Hungary’s government has allowed two extreme right-wing organisations to collect tax-deducted private grants, enabling those organisations to spread views that they admit hark back to Hungary’s fascist regime during World War Two.

The status of “foundation for the public good” has been granted by state organisations to a pair of foundations that extremists have taken over and used to cover their identities, an investigation by Atlatszo.hu has found. The method has meant these groups can collect money for activities that, at best, entice hatred against minorities like Roma and Jews.

Pax Hungarica Movement and the Army of Outlaws (Betyarsereg) are a pair of extreme right-wing movements that grew out of the banned extremist Hungarian National Front (MNA) and its successor, the Blood and Honour Cultural Association, which was banned as well.

Pax Hungarica leader Endre Janos Domokos told Atlatszo.hu in a video interview that he considered Pax Hungarica (PH) the political heir of the Arrow Cross Party, which controlled Hungary during the last tsretches of World War Two. Arrow Cross leader Ferenc Szalasi was a staunch Hitler ally who was executed after the war.

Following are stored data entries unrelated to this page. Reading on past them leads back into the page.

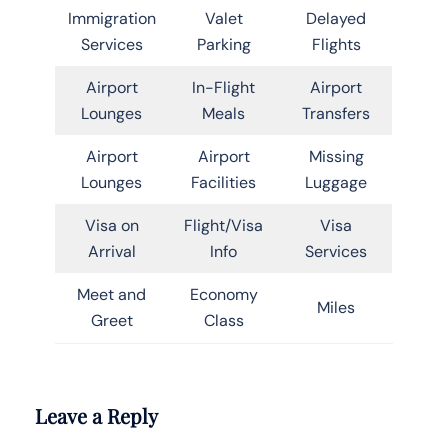
Immigration
Valet
Delayed
Services
Parking
Flights
Airport
In-Flight
Airport
Lounges
Meals
Transfers
Airport
Airport
Missing
Lounges
Facilities
Luggage
Visa on
Flight/Visa
Visa
Arrival
Info
Services
Meet and
Economy
Miles
Greet
Class
Leave a Reply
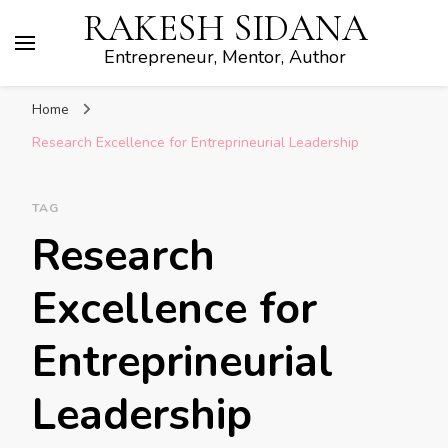
RAKESH SIDANA
Entrepreneur, Mentor, Author
Home
Research Excellence for Entreprineurial Leadership
TAG
Research
Excellence for
Entreprineurial
Leadership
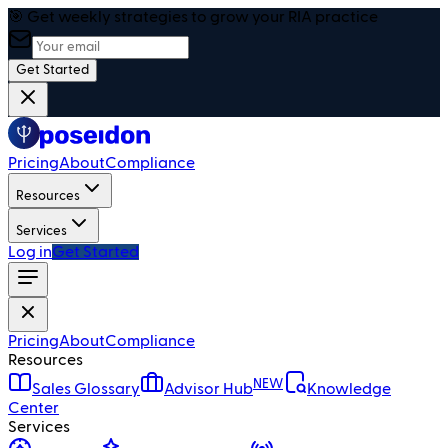
🎯 Get weekly strategies to grow your RIA practice
Get Started
Pricing
About
Compliance
Resources
Services
Log in
Get Started
Pricing
About
Compliance
Resources
NEW
Sales Glossary
Advisor Hub
Knowledge
Center
Services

At events of the organisations also featured in the Atlatszo.hu video, participants sometimes talk in a language and with mannerisms that resemble that of Adolf Hitler, including his trademark salute.

“To me, the ultimate moral reprieve would be to have a government at long last that takes this type of human that desecrates our symbols, puts them in a cattle train once again, and ships them off very far to work, because they hate working,” Betyarsereg leader Zsolt Tyirityan told a Pax Hungarica rally in 2012, according to the Atlatszo.hu video.

PH is funded through a foundation called Szabad Szellem – Magyar Kultura (Free Spirit / Hungarian Culture), which it took over after the courts denied it the license to operate as a standalone non-profit organisation. PH uses the foundation openly to gather funds, urging supports on its web site to donate to PH.

The Free Spirit foundation evolved from an innocent project funding journalism training in the 1990s. Gradually extremist members took over the board and by now its projects include supporting skinhead rock bands or organising marches to commemorate the heroism of the troops of Nazi Germany during the war.

At events, speakers use the full spectrum of classic nazi ideology. They tend to talk of wiping Hungary clean of non-Hungarians, calling for cattle trains to take Jews away from Hungary again, and envisioning an apocalyptic war in which true Hungarians need to defend their motherland.

The foundation was classified as „supporting the public good” and now qualifies for donations from personal income taxes, 1 percent of which are earmarked by individual taxpayers for specific purposes.

Taking over or hiding behind a seemingly unrelated non-profit organisation is a tried-and-true modus operandi of extremists in Hungary. PH’s sister organisation, the Army of Outlaws, uses a foundation in Vecses, a town not far from Budapest’s international airport, to collect donations.

The Hungarian language source article was posted on 18 April 2014.